Una demanda presentada por un detective del Departamento de Policía de Los Ángeles (LAPD) reavivó el caso de la muerte de Amelia Salehpour, una joven de 18 años cuyo fallecimiento fue atribuido oficialmente a una sobredosis, pero que, según el investigador, habría sido un homicidio que no se permitió esclarecer.
De acuerdo con una publicación de Los Angeles Times, el detective Alexander Tan demandó a la ciudad de Los Ángeles y aseguró que sufrió represalias por negarse a abandonar la investigación de la muerte de Salehpour y por denunciar un supuesto intento de encubrimiento dentro del departamento.
La demanda, presentada el 7 de julio ante el Tribunal Superior del Condado de Los Ángeles, sostiene que Tan y su entonces compañero, el detective Jose Verdin, encontraron indicios de que la joven habría muerto por estrangulamiento y no por una sobredosis, como concluyeron inicialmente las autoridades.

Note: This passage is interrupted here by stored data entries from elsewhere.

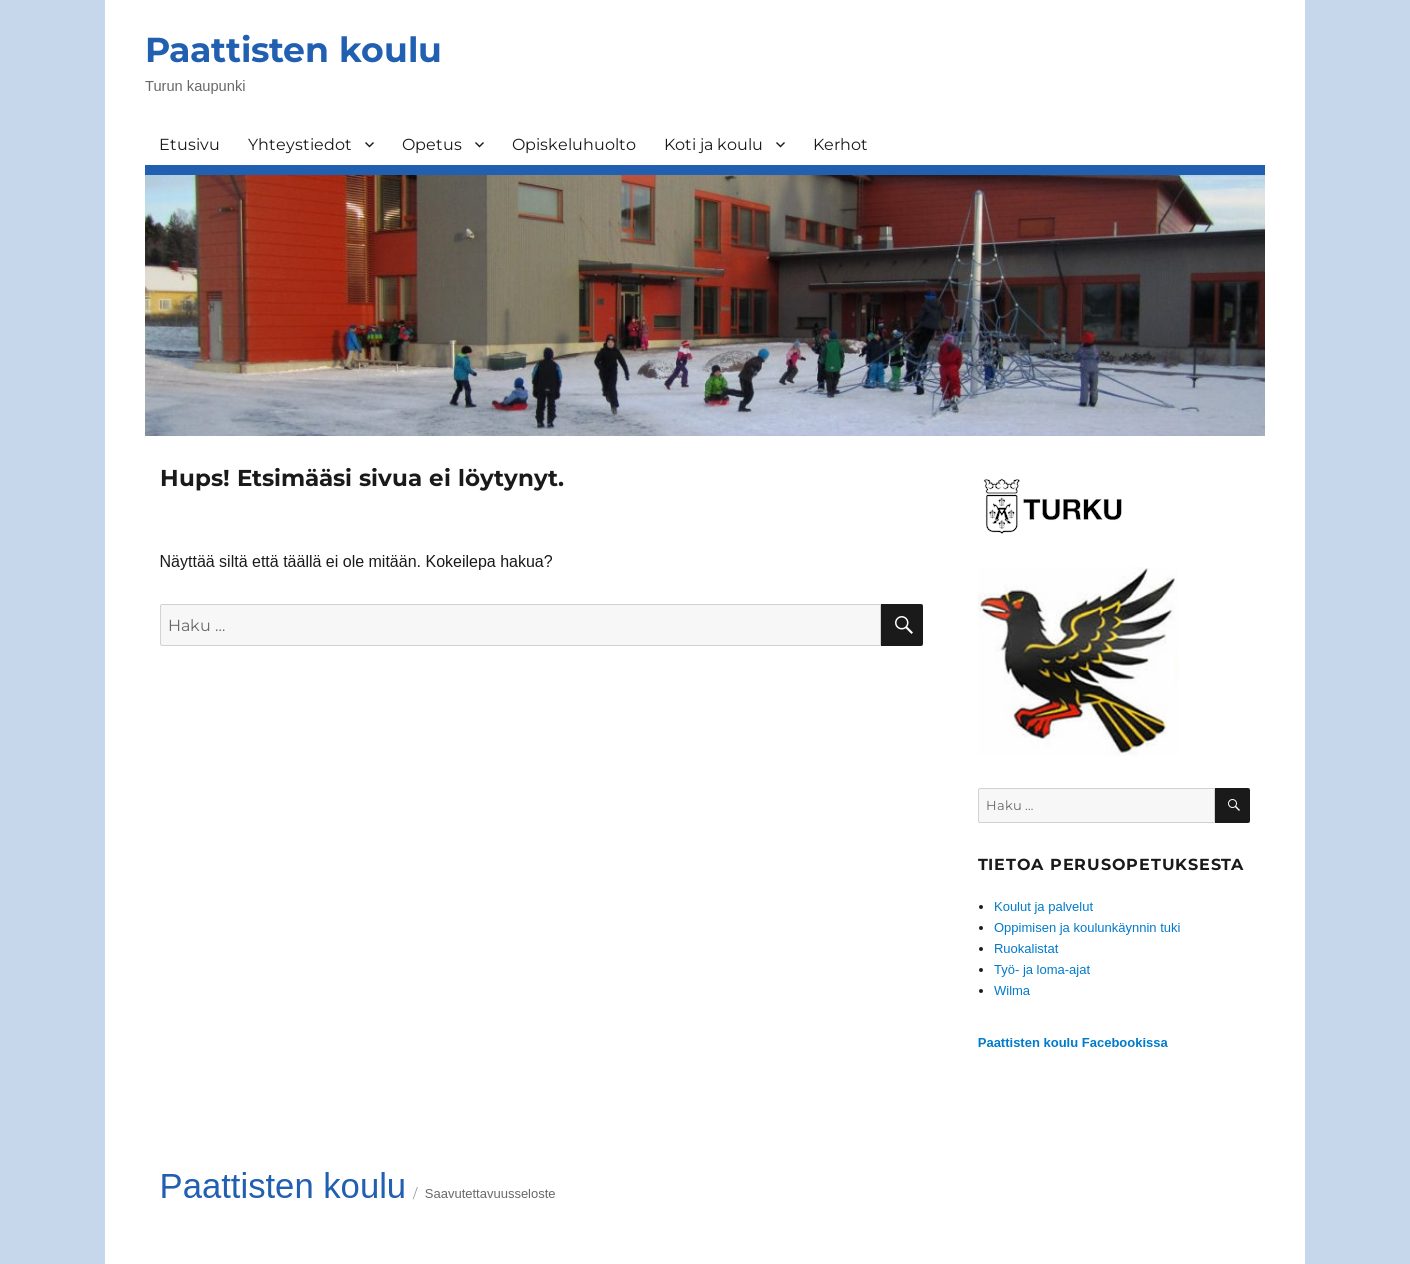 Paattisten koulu (293, 49)
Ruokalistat (1026, 948)
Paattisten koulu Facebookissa (1073, 1042)
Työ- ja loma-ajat (1042, 969)
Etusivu (189, 144)
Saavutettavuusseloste (490, 1193)
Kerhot (840, 144)
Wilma (1012, 990)
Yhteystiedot (300, 144)
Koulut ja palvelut (1043, 906)
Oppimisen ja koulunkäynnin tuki (1087, 927)
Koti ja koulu (713, 144)
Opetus (432, 144)
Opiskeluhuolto (574, 144) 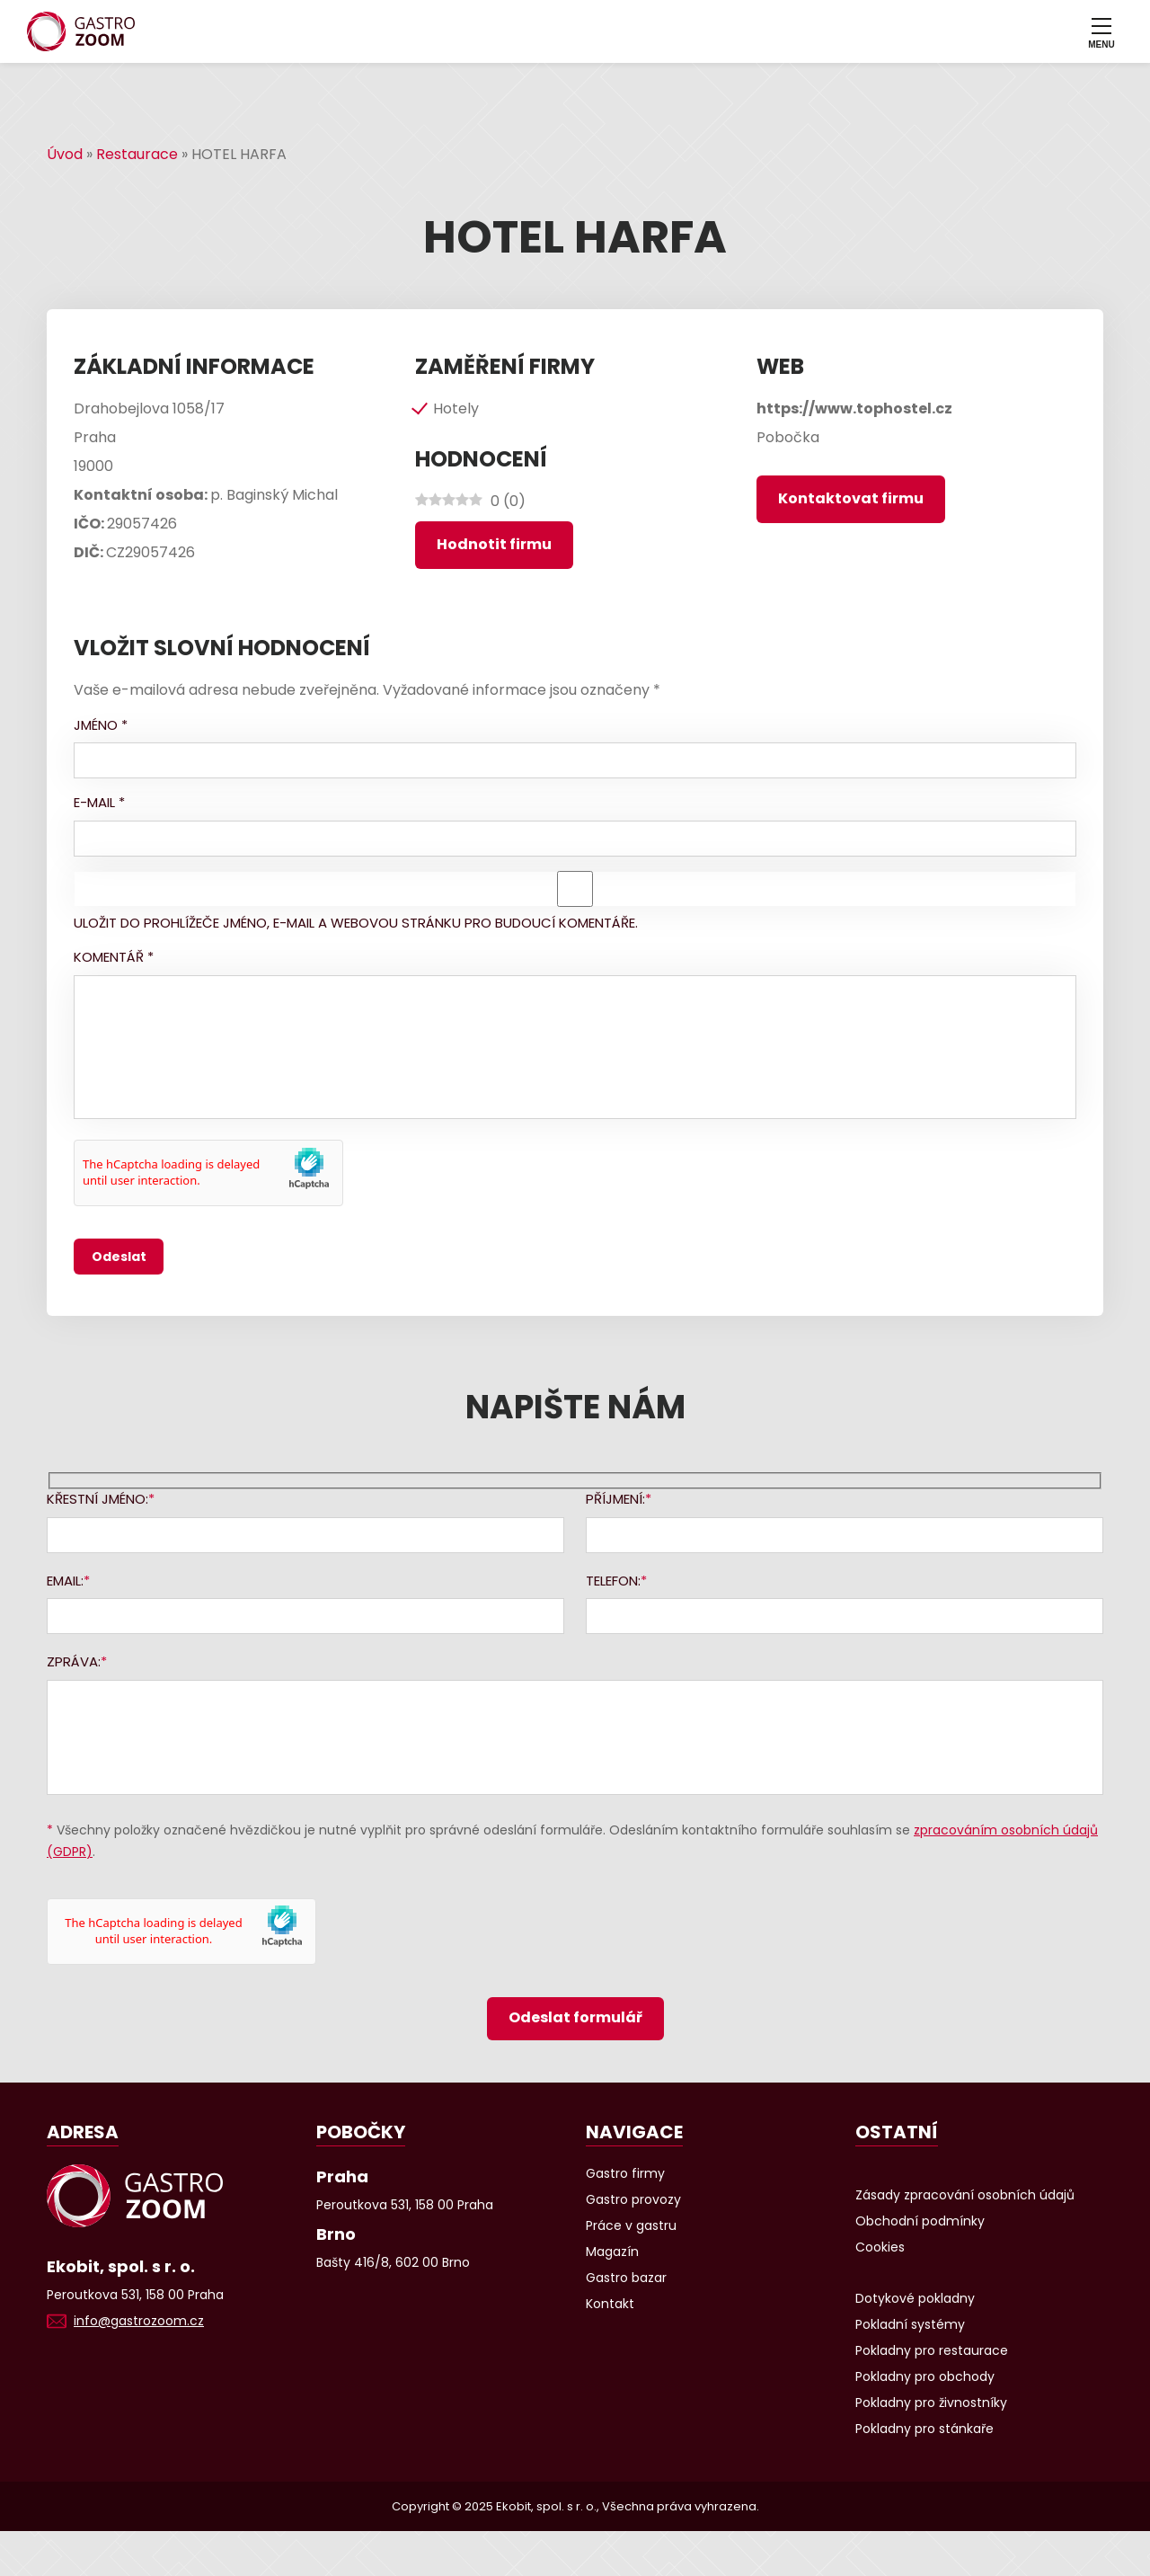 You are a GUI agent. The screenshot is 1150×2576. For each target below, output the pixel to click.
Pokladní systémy (910, 2324)
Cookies (880, 2247)
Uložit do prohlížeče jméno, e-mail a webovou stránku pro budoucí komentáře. (356, 922)
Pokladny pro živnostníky (931, 2403)
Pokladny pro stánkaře (924, 2429)
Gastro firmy (625, 2173)
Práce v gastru (631, 2225)
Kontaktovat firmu (851, 498)
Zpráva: (74, 1661)
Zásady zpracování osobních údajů (965, 2195)
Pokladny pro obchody (925, 2376)
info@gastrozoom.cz (139, 2321)
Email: (65, 1580)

Según el documento judicial, cuando ambos investigadores trasladaron sus hallazgos a sus superiores, la investigación perdió recursos, la unidad antidrogas fue desmantelada y los detectives fueron separados mediante traslados a distintas unidades.
Tan afirma que altos mandos le ordenaron dejar de investigar el caso y cortar toda comunicación con la familia de la víctima. Además, denuncia que se les modificaron horarios de trabajo, se les negaron horas extras y se emprendieron otras acciones disciplinarias para frenar las pesquisas.